火は、リンの隣でぱちぱち、と優しく弾ける音を立てている。

リンが用意した木材に一瞬で火をつけたエースが、少しドヤ顔をしていたのがなんだかかわいかった。


そのエースは、さっきから火をじっと見つめたままだった。


「エース、どうかしたの…?」

リンはエースの顔をちらっと覗いた。

いつもは大きな声で喋るエースがこんなに静かなのは始めてなのではないだろうか。


「あ、いや…なんでもねェ。

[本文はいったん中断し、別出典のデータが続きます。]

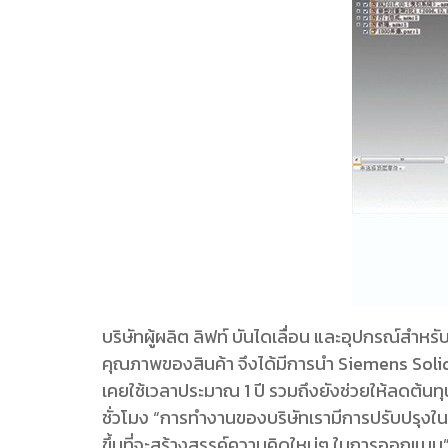
บริษัทผู้ผลิต ลิฟท์ บันไดเลื่อน และอุปกรณ์สำ
คุณภาพของสินค้า จึงได้มีการนำ Siemens Solid
เคยใช้เวลาประมาณ 1 ปี รวมถึงยังช่วยให้ลดต้นท
ชั่วโมง “การทำงานของบริษัทเรามีการปรับปรุงใน
ขึ้นที่จะสร้างสรรค์ความคิดใหม่ๆ ในการออกแบ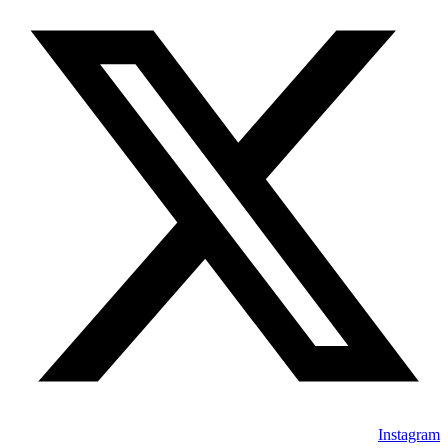
Instagram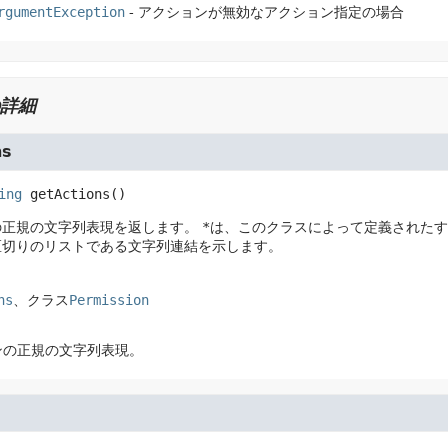
rgumentException
- アクションが無効なアクション指定の場合
詳細
ns
ing
getActions
()
の正規の文字列表現を返します。
*
は、このクラスによって定義されたす
区切りのリストである文字列連結を示します。
ns
、クラス
Permission
ンの正規の文字列表現。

」
エースがふいっと少し視線を逸らしたような気がした。


何か悪いことをしてしまったのだろうか。

さっき抱きついてしまったこと?
勝手にお兄ちゃんとか呼んだこと?


他にも何か勝手にやってしまったのかもしれない。



「ごめん、私なんかしちゃった…?」

エースの方を横目でちらっと見る。


「んな訳ねェだろ。自分責めんな。」
エースは一瞬、ふっと笑い、リンの頭をくしゃっと撫でた。


じゃあなんで?




二人の間に沈黙が流れる。

エースは深く帽子を被り直した。







「リン…」

「なあに?」


いつもとは違う、少し低い声。

リンはエースに寄り添い、次の言葉を待った。

















「……ゴール・D・ロジャーって知ってるか…?」







その口から出てきた名前は、

どこか懐かしくも感じる名だった――――。